Extracted page text data:
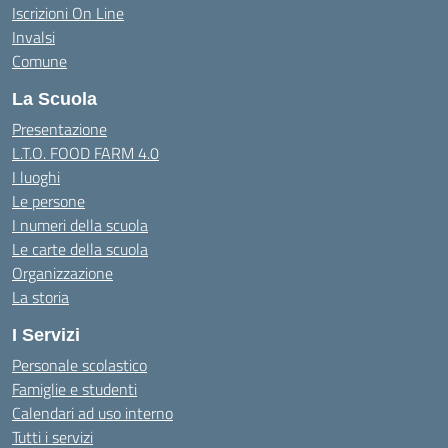
Iscrizioni On Line
Invalsi
Comune
La Scuola
Presentazione
L.T.O. FOOD FARM 4.0
I luoghi
Le persone
I numeri della scuola
Le carte della scuola
Organizzazione
La storia
I Servizi
Personale scolastico
Famiglie e studenti
Calendari ad uso interno
Tutti i servizi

WHAT YOU SHOULD DO: A word-for-word copy of the records above is needed, pictures excluded.

ANSWER FOR THE TASK:
Iscrizioni On Line
Invalsi
Comune
La Scuola
Presentazione
L.T.O. FOOD FARM 4.0
I luoghi
Le persone
I numeri della scuola
Le carte della scuola
Organizzazione
La storia
I Servizi
Personale scolastico
Famiglie e studenti
Calendari ad uso interno
Tutti i servizi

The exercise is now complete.